FIG. 1 shows a partial tire meridional section of a pneumatic tire according to an embodiment of the present invention. FIG. 2 is a schematic diagram showing a stacked state of the carcass layer and the belt layer of the pneumatic tire according to the embodiment of the present invention.

  DESCRIPTION OF EMBODIMENTS Hereinafter, embodiments of the present invention (the following basic modes and additional modes 1 to 7) will be described in detail with reference to the accompanying drawings. Note that these embodiments do not limit the present invention. In addition, constituent elements of the above embodiment include those that can be easily replaced by those skilled in the art and those that are substantially the same. Furthermore, various forms included in the above embodiments can be implemented in any combination.

  First, terms used in the description of the embodiments are defined as follows. The tire radial direction means a direction orthogonal to the rotation axis of the pneumatic tire. The inner side in the tire radial direction means the side toward the rotation axis in the tire radial direction. The outer side in the tire radial direction means the side away from the rotation axis in the tire radial direction. The tire circumferential direction means a direction around the rotation axis as a central axis. The tire width direction means a direction parallel to the rotation axis. The inner side in the tire width direction means the side toward the tire equatorial plane CL in the tire width direction. The outer side in the tire width direction means a side away from the tire equatorial plane CL in the tire width direction. The tire equatorial plane CL means a plane that is orthogonal to the rotational axis of the pneumatic tire and passes through the center of the tire width of the pneumatic tire.

[Basic form]
Hereinafter, the basic form of the pneumatic tire according to the present invention will be described. FIG. 1 shows a partial tire meridional section of a pneumatic tire according to an embodiment of the present invention.

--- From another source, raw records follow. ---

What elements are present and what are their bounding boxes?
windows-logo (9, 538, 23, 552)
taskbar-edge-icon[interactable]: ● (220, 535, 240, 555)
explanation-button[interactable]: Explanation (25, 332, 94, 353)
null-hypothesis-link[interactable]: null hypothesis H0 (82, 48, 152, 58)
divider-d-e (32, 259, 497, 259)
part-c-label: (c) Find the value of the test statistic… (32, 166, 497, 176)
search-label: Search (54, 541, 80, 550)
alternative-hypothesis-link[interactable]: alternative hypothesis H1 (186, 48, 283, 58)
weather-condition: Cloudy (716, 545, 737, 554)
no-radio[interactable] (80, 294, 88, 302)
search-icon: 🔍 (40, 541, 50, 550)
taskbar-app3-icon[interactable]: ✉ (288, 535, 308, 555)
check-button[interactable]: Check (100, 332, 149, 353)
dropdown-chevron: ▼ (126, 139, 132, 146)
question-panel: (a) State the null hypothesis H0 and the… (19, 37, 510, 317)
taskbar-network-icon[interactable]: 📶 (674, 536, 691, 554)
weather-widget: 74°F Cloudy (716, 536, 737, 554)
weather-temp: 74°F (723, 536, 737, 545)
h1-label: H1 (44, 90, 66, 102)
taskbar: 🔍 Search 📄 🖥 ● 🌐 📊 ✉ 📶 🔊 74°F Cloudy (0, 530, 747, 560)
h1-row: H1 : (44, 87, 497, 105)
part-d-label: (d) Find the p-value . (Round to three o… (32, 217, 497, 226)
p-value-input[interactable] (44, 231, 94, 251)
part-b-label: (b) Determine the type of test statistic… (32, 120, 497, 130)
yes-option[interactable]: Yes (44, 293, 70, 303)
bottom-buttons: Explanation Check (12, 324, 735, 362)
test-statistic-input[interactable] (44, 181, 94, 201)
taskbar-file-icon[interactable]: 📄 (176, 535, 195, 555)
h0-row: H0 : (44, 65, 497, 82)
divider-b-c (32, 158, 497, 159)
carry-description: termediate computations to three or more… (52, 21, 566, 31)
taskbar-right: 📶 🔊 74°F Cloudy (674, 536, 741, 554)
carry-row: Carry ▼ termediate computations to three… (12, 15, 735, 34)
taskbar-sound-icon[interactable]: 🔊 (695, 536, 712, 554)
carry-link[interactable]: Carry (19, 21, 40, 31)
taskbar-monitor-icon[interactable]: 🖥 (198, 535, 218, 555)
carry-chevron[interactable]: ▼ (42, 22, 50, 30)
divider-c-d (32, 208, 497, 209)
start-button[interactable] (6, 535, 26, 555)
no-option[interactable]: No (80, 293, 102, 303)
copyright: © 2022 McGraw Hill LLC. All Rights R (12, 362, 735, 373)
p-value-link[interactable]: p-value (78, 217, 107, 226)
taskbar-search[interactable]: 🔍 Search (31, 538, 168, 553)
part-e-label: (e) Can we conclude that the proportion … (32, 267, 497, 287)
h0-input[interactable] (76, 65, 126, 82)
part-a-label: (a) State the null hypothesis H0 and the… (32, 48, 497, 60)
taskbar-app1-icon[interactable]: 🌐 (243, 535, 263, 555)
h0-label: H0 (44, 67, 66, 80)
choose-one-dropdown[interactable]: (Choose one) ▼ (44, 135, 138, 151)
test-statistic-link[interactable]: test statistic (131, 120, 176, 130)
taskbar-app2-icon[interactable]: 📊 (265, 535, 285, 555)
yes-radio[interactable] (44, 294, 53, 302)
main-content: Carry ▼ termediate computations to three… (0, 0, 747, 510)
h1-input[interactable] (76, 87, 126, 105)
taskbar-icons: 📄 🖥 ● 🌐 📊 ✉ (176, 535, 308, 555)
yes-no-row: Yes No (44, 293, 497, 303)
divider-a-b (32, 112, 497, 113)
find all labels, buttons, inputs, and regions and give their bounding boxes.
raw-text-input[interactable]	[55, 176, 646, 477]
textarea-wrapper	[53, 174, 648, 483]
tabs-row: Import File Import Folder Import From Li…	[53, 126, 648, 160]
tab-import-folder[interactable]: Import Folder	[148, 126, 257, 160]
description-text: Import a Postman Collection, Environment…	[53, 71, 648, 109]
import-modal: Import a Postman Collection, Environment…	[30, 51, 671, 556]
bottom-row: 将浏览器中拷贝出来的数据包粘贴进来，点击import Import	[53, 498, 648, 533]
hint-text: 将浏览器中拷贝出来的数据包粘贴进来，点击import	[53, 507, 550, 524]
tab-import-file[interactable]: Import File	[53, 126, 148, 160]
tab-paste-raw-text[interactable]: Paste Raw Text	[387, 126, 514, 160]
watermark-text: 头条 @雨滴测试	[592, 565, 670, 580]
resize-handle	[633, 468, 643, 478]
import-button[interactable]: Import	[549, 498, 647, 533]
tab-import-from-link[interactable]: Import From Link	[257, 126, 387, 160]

  Although only a part is illustrated in FIG. 1, the pneumatic tire 1 includes a bead portion, a sidewall portion, a shoulder portion 3, and a tread portion 5 from the inner side in the tire radial direction toward the outer side in a tire meridional sectional view. The pneumatic tire 1 includes a carcass layer 7 that extends from the tread portion 5 to the bead portions on both sides and is wound around a pair of bead cores, and the outer side in the tire radial direction of the carcass layer 7 in the tire meridional section view. The belt layer 9 and the belt cover layer 11 are sequentially formed.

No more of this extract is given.